Masking

Our stem separation methods center around the approach of masking. Masking is based around generating a matrix (called a mask) that has a different weight for each time-frequency bin for the short-time Fourier transform of a mixture of stems. This mask is then multiplied by the spectrogram of the mixture to extract a desired stem. In our approach, we attempt to generate masks that match the distinguishing characteristics of the stems so that we can extract each audio signal. An example of this process is shown below for a vocals soft mask to separate the vocals from the vocals-bass mixture for the song "Music Delta - Beatles".
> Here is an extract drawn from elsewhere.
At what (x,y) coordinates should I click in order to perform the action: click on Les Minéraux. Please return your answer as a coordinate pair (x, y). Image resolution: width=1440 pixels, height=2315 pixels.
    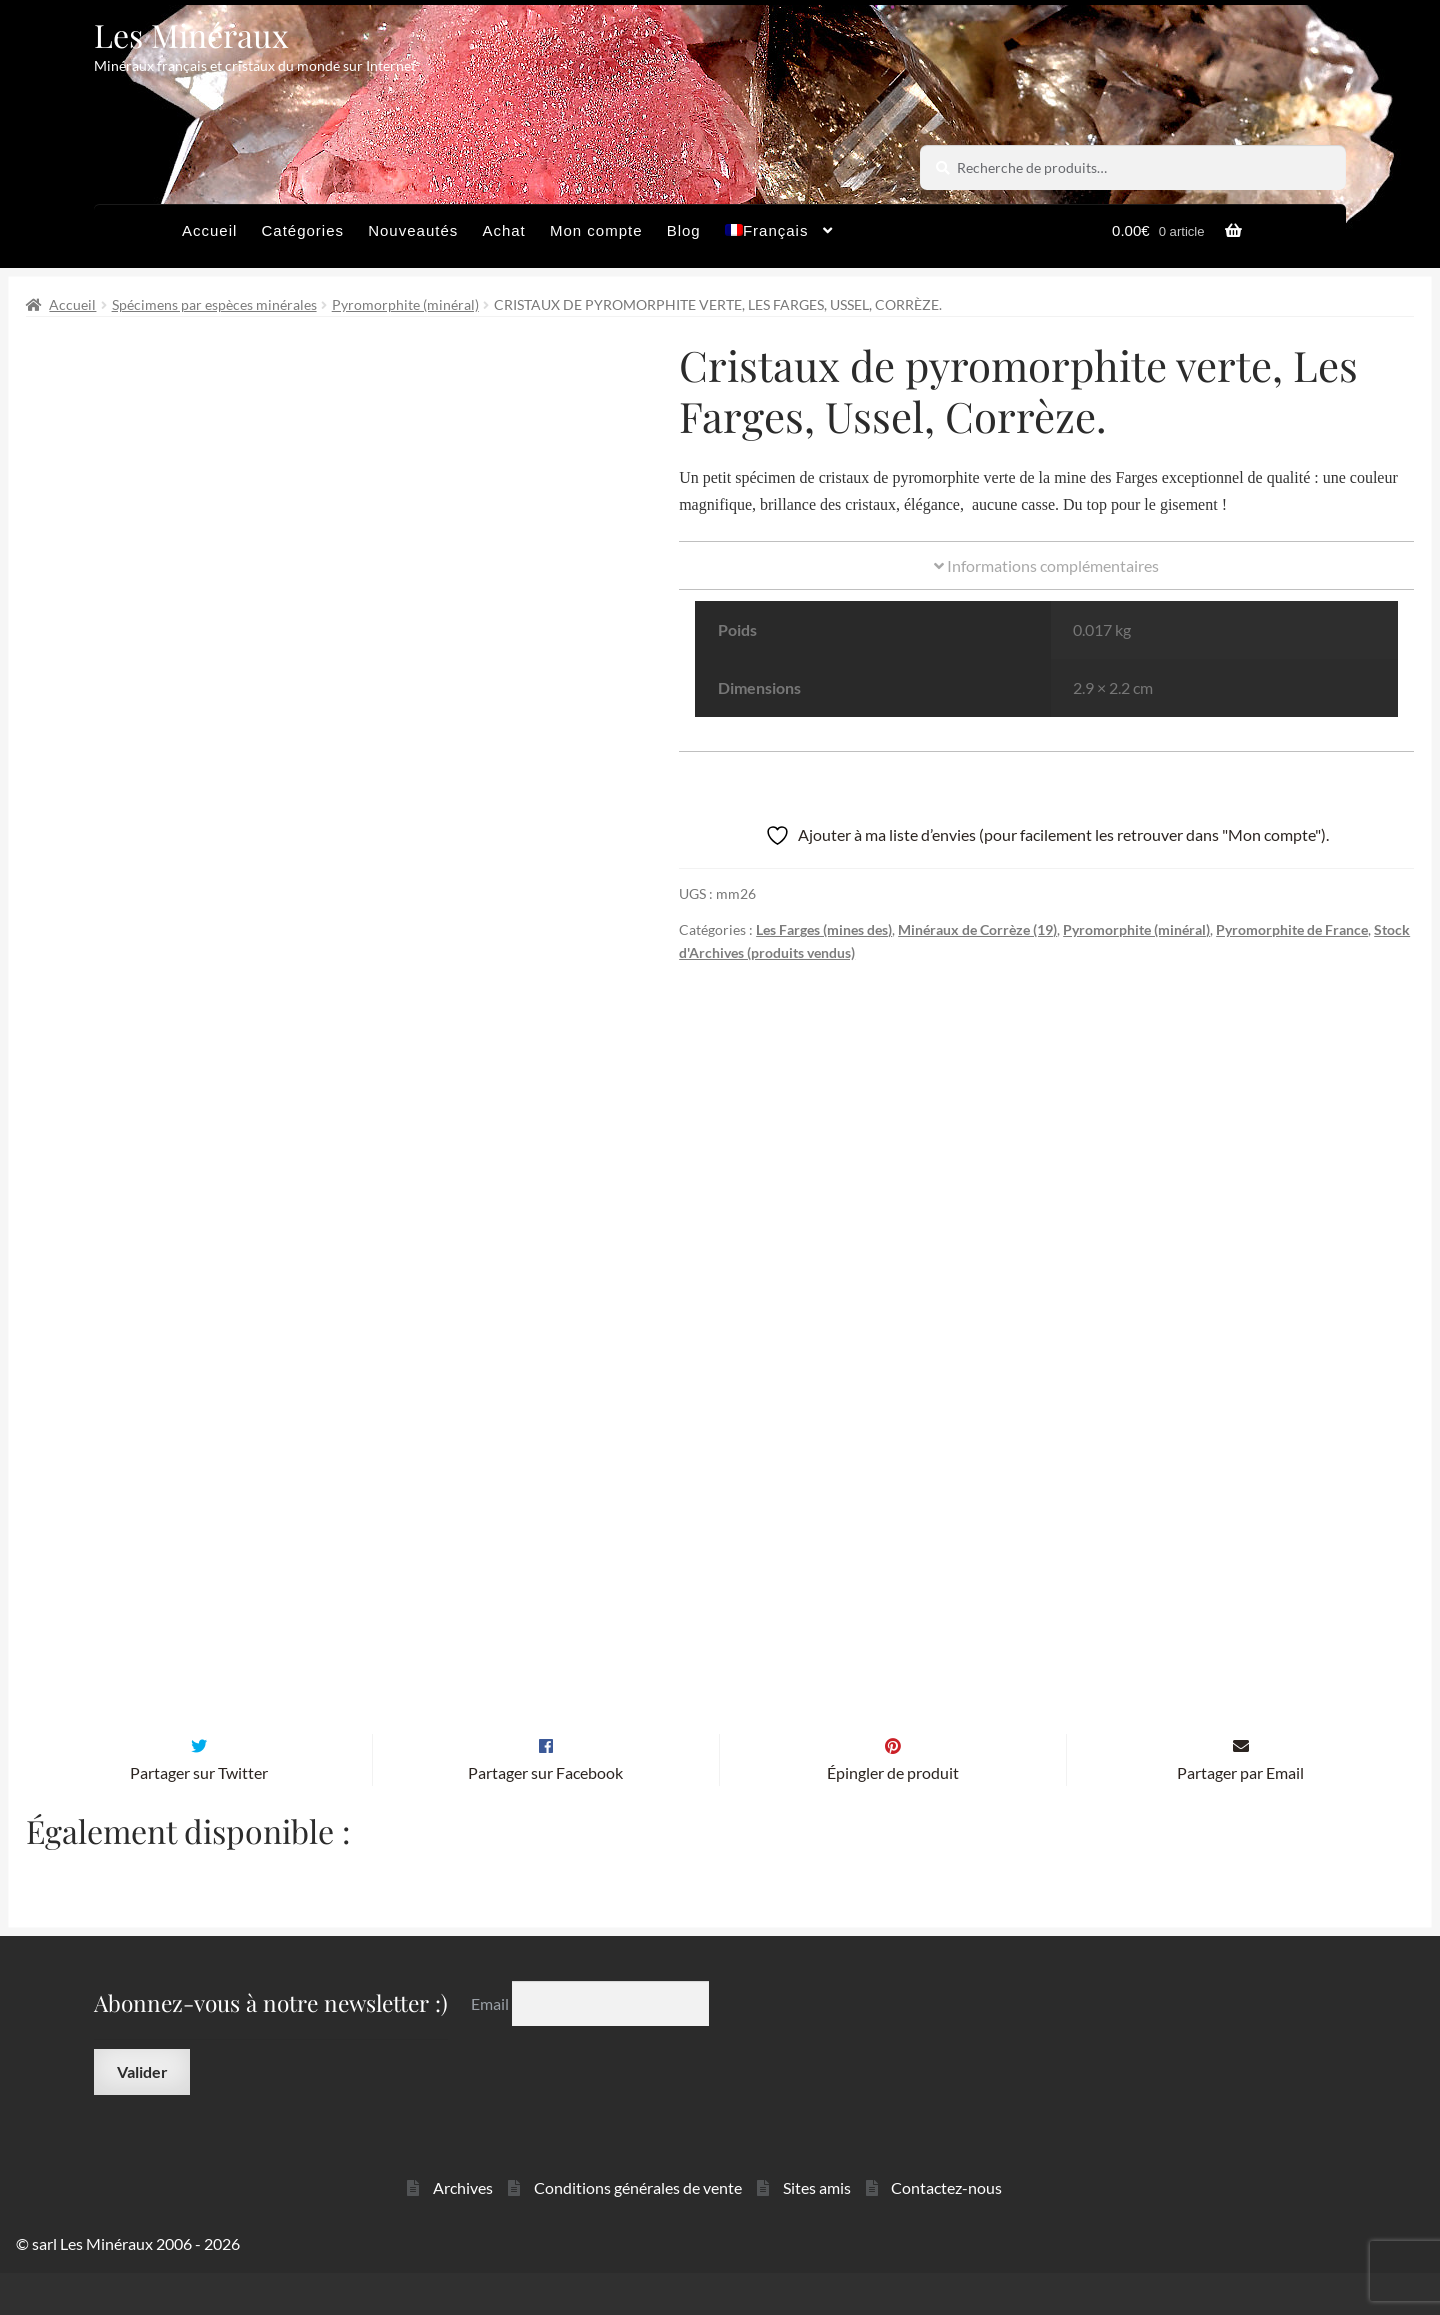
    Looking at the image, I should click on (191, 34).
Figure 1: Vocals-Bass Mixture, Vocals Soft Mask, and Output Spectrograms

Characteristics that we observed and tried to leverage in our masking approaches include: vocals are horizontal in the spectrogram, waver over time, are strongly harmonic, occupy higher frequencies, and are largely aperiodic in time; bass is horizontal in the spectrogram, flat over time, weakly harmonic, occupies lower frequencies, and is largely periodic in time; drums are vertical and pronounced. For example, the figure below shows a time slice of the spectrogram of the vocals-bass mixture with our vocals mask. In this example, we leverage the strongly harmonic nature of the vocals to generate a soft mask, in which the mask peaks where we see harmonics of the mixture that we anticipate correspond to the vocals stem.

Figure 2: Vocals Harmonics Mask Time slice and Vocals Base Spectrogram Time Slice

While we could theoretically generate three different masks and extract all of the stems at once, we noticed that the bass and vocals are similar while the drums are very different, so we choose to use an iterative masking approach. The first mask we generate separates the drums from the vocals and bass in a process referred to as harmonic-percussive source separation (HPSS), and we then generate a second mask that separates the bass from the vocals in a process referred to as vocals-bass source separation (VBSS). We’ve generally found this approach to be quite successful, and we use it as the basis for our algorithms discussed in this report. All of our work and results center around different methods to generate the HPSS and VBSS masks.